Ich NN oder was ich sonst vor einen Namen und Zunamen haben und gebrauchen kann, und mag, ein Sohn des NN schwöre zu Gott, dem Allmächtigen, der Himmel und Erde, auch mich und die Menschen, die hier stehen, geschaffen hat, dem Gott Abraham, Isaac und Jacobs, dass etc. und rufe ich dich an Adonai Elohim, dich einigen ewigen Gott, dass du durch deinen herrlichen großen Namen selbst bezeugest und bekräftigest, diesen meinen Eid, und also helfe mir der wahre Gott Adonai. Wo ich aber in dieser Sache nicht recht oder wahr rede, sondern einige Unwahrheit, Betrüglichkeit und Parteylichkeit darin gebrauche, und also falsch schwöre, oder bey diesem Eide falsche Gedanken in meinem Hertzen habe; So will ich von Gott keine Vergebung noch Aussöhnung, am Tage der Versöhnung, weder in dieser noch in jener Welt haben, und soll mir keine Bekehrung helfen, sondern Gott soll auf mich schicken, alle Flüche, die in der Thorah geschrieben stehen, alle Flüche vom Bileam, und alle 10 Plagen von Egypten. Es soll mein Haus und Güter, Weib und Kinder gestraft werden mit Schwefel und Pech, wie Sodom und Gomorra gestraft worden. Ich masse seyn Orur und Cherem verbannet und verflucht, und meine Seele und Leib müsse kein Theil haben, an allen deinen Versprechungen, die du deinen Volke gethan hast, und ich müsse von dir, wahrem Gott, keine Hilfe haben, in allen meinen Sachen und Nöthen, und du müssest dich meiner nicht erbarmen, in meiner letzten Todes Noth.
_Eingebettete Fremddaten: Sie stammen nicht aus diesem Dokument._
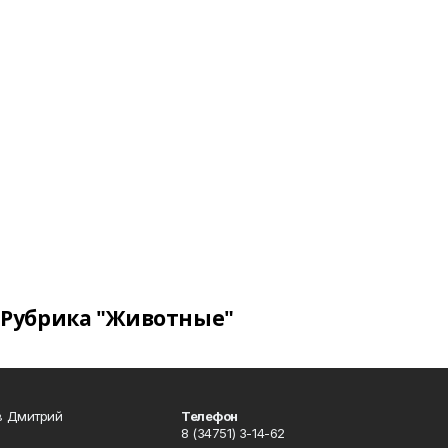
Рубрика "Животные"
в Дмитрий
Телефон
8 (34751) 3-14-62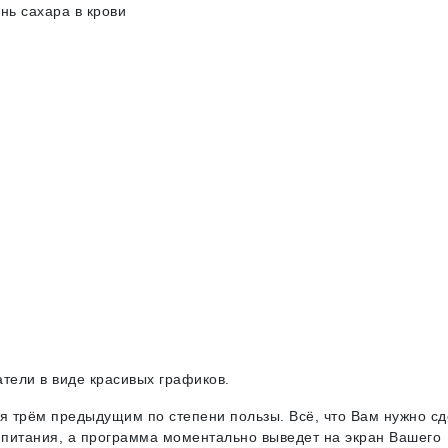
тели в виде красивых графиков.
 трём предыдущим по степени пользы. Всё, что Вам нужно сд
а питания, а программа моментально выведет на экран Вашего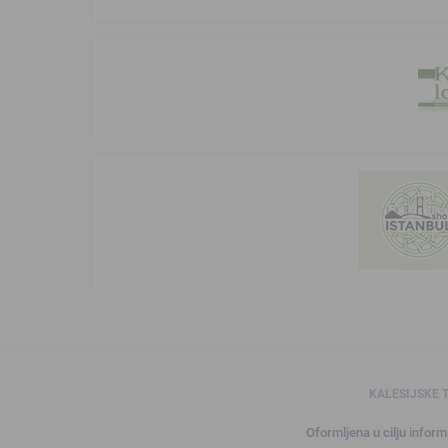
KALESIJSKE 
Oformljena u cilju informi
Darauf schließet der Jude, mit einstimmigem Zurufe aller gegenwärtigen Juden seinen Eid also:


Amen! Amen! höre Israel, der Herr unser Gott, ist ein einiger Gott; gelobet sey der

Name der Ehre seines Königreichs, in alle Ewigkeit.


Und hierauf küsset der Jude abermals die Gesetz-Rolle.


4.

Die Juden-Weiber können sich gleichfalls nicht entbrechen, vorstehenden Eid abzulegen, jedoch fällt dasjenige, was wegen der Tallis und Thephillin festgesetzt worden, bey ihnen weg.


5.

In sehr wichtigen Sachen, soll auf des Gegners Verlangen, und wenn das Gericht solches bedenklicher Umstände halber nöthig findet, außer denen vorhin vorgeschriebenen Cerimonien annoch ein Sarg in die Synagoge gebracht werden, auf welchen der schwörende Jude, wenn er zuförderst die Kleider, welche er am großen Versöhnungs-Tage gebraucht, angezogen hat, sich niedersetzen, auch ein bloßes Schächt-Messer in der Hand haben muss.


6.

Alle Juden-Eide sollen von einer Gerichts-Person abgenommen, und dazu entweder ein Montag oder Donnerstag angesetzet werden;

Weil auch die Gerichts-Person sich nach der Synagoge begeben muss; so sind die Juden-Eide bey den Gerichten, wo solche öfters vorkommen, alle Monate, so viel möglich auf einen gewissen dazu bestimmten Tag zu verlegen.